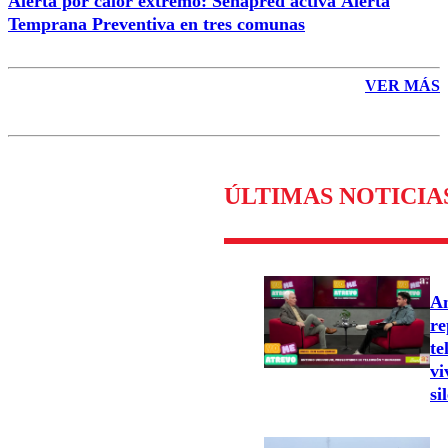
Alerta por calor extremo: Senapred activa Alerta
Temprana Preventiva en tres comunas
VER MÁS
ÚLTIMAS NOTICIA
An
re
te
vi
si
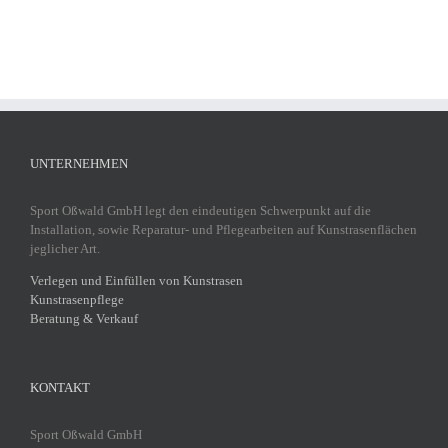
UNTERNEHMEN
Sport Oßwald GmbH legt den eindeutigen Schwerpunkt auf die
Installation, sowie Reparatur- und Pflegearbeiten auf Kunstrasenflächen
jeglicher Art.
Verlegen und Einfüllen von Kunstrasen
Kunstrasenpflege
Beratung & Verkauf
KONTAKT
Sport Oßwald GmbH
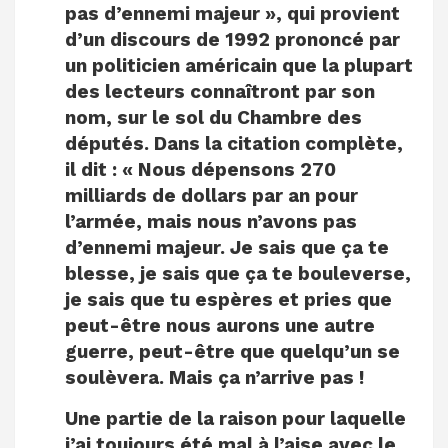
pas d’ennemi majeur », qui provient
d’un discours de 1992 prononcé par
un politicien américain que la plupart
des lecteurs connaîtront par son
nom, sur le sol du Chambre des
députés. Dans la citation complète,
il dit : « Nous dépensons 270
milliards de dollars par an pour
l’armée, mais nous n’avons pas
d’ennemi majeur. Je sais que ça te
blesse, je sais que ça te bouleverse,
je sais que tu espères et pries que
peut-être nous aurons une autre
guerre, peut-être que quelqu’un se
soulèvera. Mais ça n’arrive pas !
Une partie de la raison pour laquelle
j’ai toujours été mal à l’aise avec le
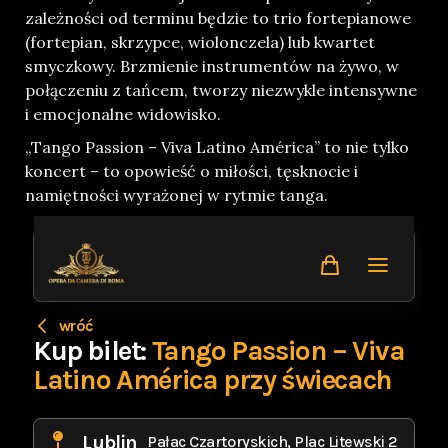
zależności od terminu będzie to trio fortepianowe
(fortepian, skrzypce, wiolonczela) lub kwartet
smyczkowy. Brzmienie instrumentów na żywo, w
połączeniu z tańcem, tworzy niezwykle intensywne
i emocjonalne widowisko.
„Tango Passion – Viva Latino América” to nie tylko
koncert – to opowieść o miłości, tęsknocie i
namiętności wyrażonej w rytmie tanga.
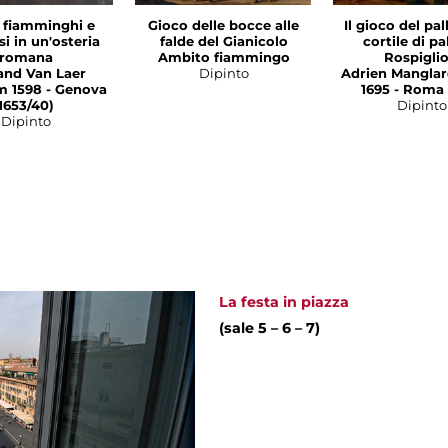
i fiamminghi e
Gioco delle bocce alle
Il gioco del pal
i in un'osteria
falde del Gianicolo
cortile di pa
romana
Ambito fiammingo
Rospiglio
and Van Laer
Dipinto
Adrien Manglar
m 1598 - Genova
1695 - Roma 
1653/40)
Dipinto
Dipinto
La festa in piazza
(sale 5 – 6 – 7)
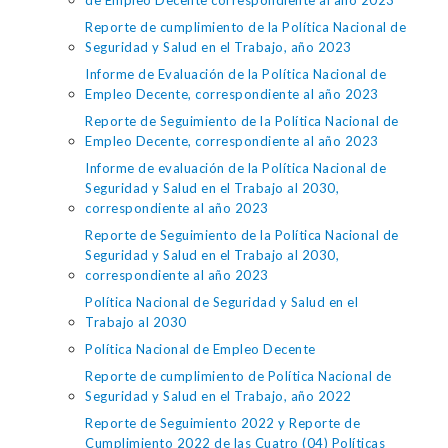
de Empleo Decente correspondiente al año 2023
Reporte de cumplimiento de la Política Nacional de
Seguridad y Salud en el Trabajo, año 2023
Informe de Evaluación de la Política Nacional de
Empleo Decente, correspondiente al año 2023
Reporte de Seguimiento de la Política Nacional de
Empleo Decente, correspondiente al año 2023
Informe de evaluación de la Política Nacional de
Seguridad y Salud en el Trabajo al 2030,
correspondiente al año 2023
Reporte de Seguimiento de la Política Nacional de
Seguridad y Salud en el Trabajo al 2030,
correspondiente al año 2023
Política Nacional de Seguridad y Salud en el
Trabajo al 2030
Política Nacional de Empleo Decente
Reporte de cumplimiento de Política Nacional de
Seguridad y Salud en el Trabajo, año 2022
Reporte de Seguimiento 2022 y Reporte de
Cumplimiento 2022 de las Cuatro (04) Políticas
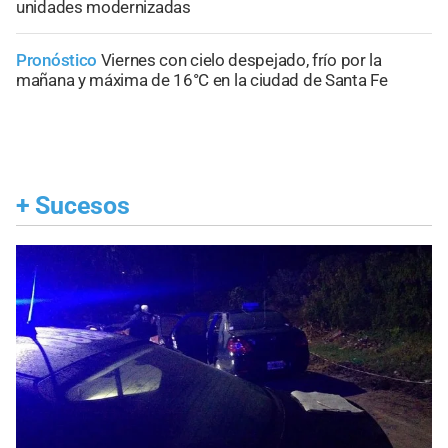
unidades modernizadas
Pronóstico
Viernes con cielo despejado, frío por la
mañana y máxima de 16°C en la ciudad de Santa Fe
+
Sucesos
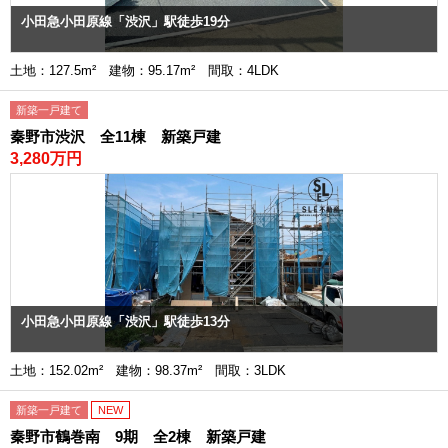
小田急小田原線「渋沢」駅徒歩19分
土地：127.5m² 建物：95.17m² 間取：4LDK
新築一戸建て
秦野市渋沢 全11棟 新築戸建
3,280万円
小田急小田原線「渋沢」駅徒歩13分
土地：152.02m² 建物：98.37m² 間取：3LDK
新築一戸建て
NEW
秦野市鶴巻南 9期 全2棟 新築戸建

┄┄┄┄┄┄┄┄┄┄┄┄┄┄┄┄┄┄┄┄

▸ **WHAT THE TASK ASKS**
Every line holding the string "小田急小田原線" should be copied here, so please find those lines in the data.

▸ **YOUR RESPONSE**
小田急小田原線「渋沢」駅徒歩19分
小田急小田原線「渋沢」駅徒歩13分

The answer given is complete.